What made these four girls so much better than the other local fans? What makes them any less crazy? If those “Orc” kids were in line — just like these girls were — what would make them Orcs? Is it because they invaded your personal space and just made your waiting experience uncomfortable? That’s de rigeur for concerts, Andie and co. Maybe you were those girls that were at the Kris Allen concert I went to. I would understand if Munchkin Oppa was a constant thorn in the girls’ side, preventing them from fulfilling their KPop dreams, but the only crime he’s committed is just not being the right kind of fan for Andie and her oh-so-special crew.
And even if we set that aside, I just found it hard to suspend my disbelief in the face of Andie’s international adventures. It might amuse guys to know that Andie is a freelancer who hasn’t taken a job in weeks because her obsession with all things Korean has taken over her life, while Trixie is unemployed. And yet they can afford to splurge on trips to Tokyo and Seoul within the space of a week, coupled with goddess knows how many bags of overpriced fan merchandise! What is this magical world they live in?!?

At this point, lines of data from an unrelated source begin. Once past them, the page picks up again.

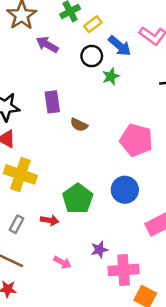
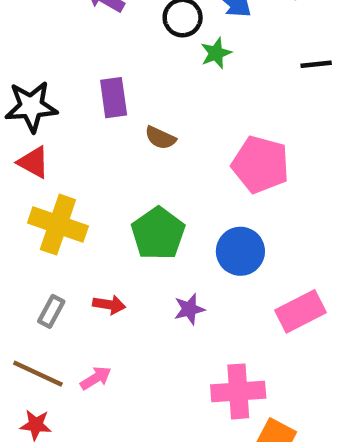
green pentagon: (78, 199) -> (158, 233), moved
purple star: (99, 250) -> (189, 309), moved
pink arrow: (62, 262) -> (96, 378), moved, turned -60

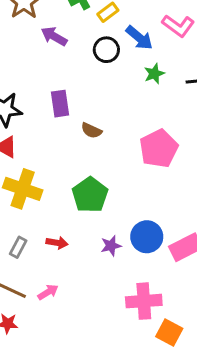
green star: (216, 53) -> (154, 74), moved
pink pentagon: (260, 164) -> (159, 148), turned 30
blue circle: (240, 251) -> (147, 237), moved

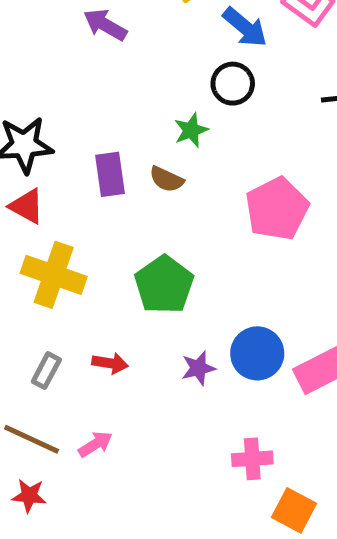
black circle: (106, 50) -> (233, 84), moved
green star: (154, 74) -> (191, 130), moved
purple rectangle: (60, 104) -> (110, 174), moved
pink cross: (144, 301) -> (252, 459), size x0.7

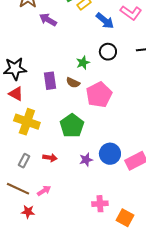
black circle: (233, 84) -> (108, 52), moved
pink pentagon: (277, 209) -> (99, 95), moved
pink cross: (252, 459) -> (100, 204), moved
red star: (29, 496) -> (28, 212), moved

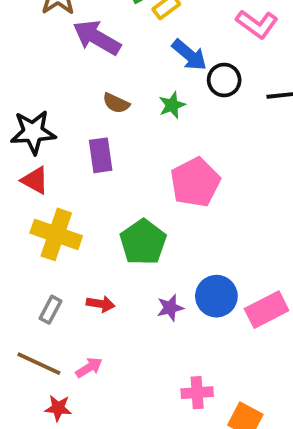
purple arrow: (48, 20) -> (97, 38), size x1.4
blue arrow: (105, 21) -> (189, 55), moved
black circle: (108, 52) -> (224, 80), moved
green star: (83, 63) -> (172, 105), moved
brown semicircle: (73, 83) -> (116, 103), moved

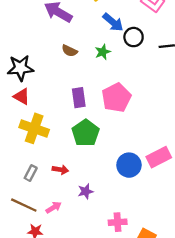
purple rectangle: (101, 155) -> (79, 98), moved
purple star: (170, 308) -> (86, 191), moved
pink rectangle: (267, 310) -> (159, 157), moved

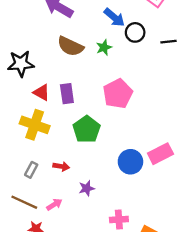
brown semicircle: (70, 51) -> (70, 46), size x1.6
red triangle: (22, 96) -> (42, 92), moved
purple rectangle: (79, 98) -> (67, 94), moved

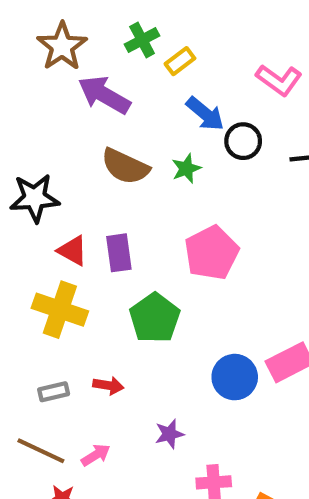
gray rectangle: (31, 170) -> (54, 392), turned 49
purple star: (87, 188) -> (169, 434), moved

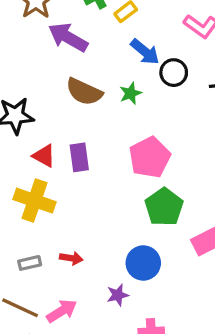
green pentagon: (155, 318) -> (164, 207), moved
blue circle: (235, 377) -> (143, 263), moved
pink arrow: (96, 455) -> (62, 311), size x1.4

At around 100 pages in, Andie does this:
“I could tell the four of us were going to lose our voices over the next couple of days. I was just glad that I had the chance to finally get our of my head and talk to people. Another week of traveling all by myself and I would have spontaneously combusted.“
Of course, Andie. How can anything compare to the absolute AGONY of traveling by yourself to Tokyo on a FREELANCER’S BUDGET, buying BAGS OF OVERPRICED FAN MERCHANDISE on a FREELANCER’S BUDGET? MY HEART BLEEDS FOR YOU. I am SO HAPPY that you can now talk to your friends. One of whom is still able to travel INTERNATIONALLY even if she is UNEMPLOYED. I AM SO HAPPY YOU ARE NOW IN THE COMPANY OF YOUR FRIENDS. MOTHERFUCKING BITCH.
By page 120+, I was already having a nervous breakdown, as evidenced by my tweets.
It’s not like I can’t handle a book with a Mary Sue in it. For fuck’s sake, I finished Becca Fitzgerald’s “Hush, Hush” and Alexandra Adornetto’s “Halo”. But the unnecessary meanness coupled with the Mary Sue characters was just too much for me to handle. It has none of the charm, the tenderness, and the intelligence of “Between Dinner and the Morning After”. Joseph Gordon-Levitt would definitely disapprove of this book.